ABNA: Apa keuntungannya jika disebut Siti Khadijah usianya 40 tahun kala itu?

-Inilah yang disayangkan, sepanjang sejarah musuh-musuh Islam dengan gigih menyebarkan kedustaan tersebut. Sampai pada tingkat, hadits-hadits keutamaan Ahlul Bait disingkirkan dan tidak diperkenalkan secara massif sebagaimana hadits-hadits keutamaan sahabat dikaji dan disampaikan. Kaum muslimin diperhadapkan oleh perbandingan siti Khadijah yang tua dengan Aisyah yang masih muda dan cerdas. Nabi dikatakan menikah dengan Khadijah janda tua, dan bocah perempuan yang masih berusia dibawah 9 tahun –pendapat masyhur 7 tahun- yang saat dinikahi Nabi masih gemar bermain dengan bonekanya. Bukankah kesenjangan itu akan menjadi lelucon bagi musuh-musuh Islam?.

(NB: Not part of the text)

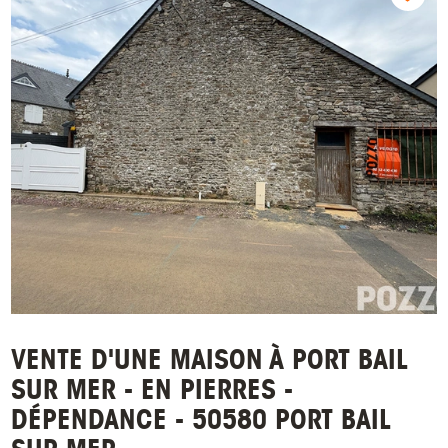
VENTE D'UNE MAISON À PORT BAIL
SUR MER - EN PIERRES -
DÉPENDANCE - 50580 PORT BAIL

ABNA: Masyarakat Barat sampai saat ini menyebut pernikahan Nabi dengan Aisyah diusianya yang masih sangat muda sebagai titik kelemahan Islam. Benar begitu?

-Iya. Jika kita memperhatikan dan menganalisa catatan sejarah secara seksama usia Aisyah tidak semuda itu. Kembali Adz Dzahabi menyatakan, Asma saudara perempuan Aisyah pada malam hijrah berusia 27 tahun. Selisih umur Asma dan adiknya Aisyah 10 tahun. Jadi usia Aisyah pada malam hijrah 17 tahun. Dan pada saat hijrah itu, Nabi belum menikahi Aisyah, melainkan beberapa tahun setelah hijrah. Yaitu usia pernikahannya dengan Nabi sekurang-kurangnya 19 tahun. Namun sebagian pihak secara gigih mengatakan usianya jauh lebih muda dari itu sementara usia siti Khadijah ditambahkan sehingga tampak terhitung perempuan tua.

ABNA: Mengapa sampai rekayasa itu terjadi?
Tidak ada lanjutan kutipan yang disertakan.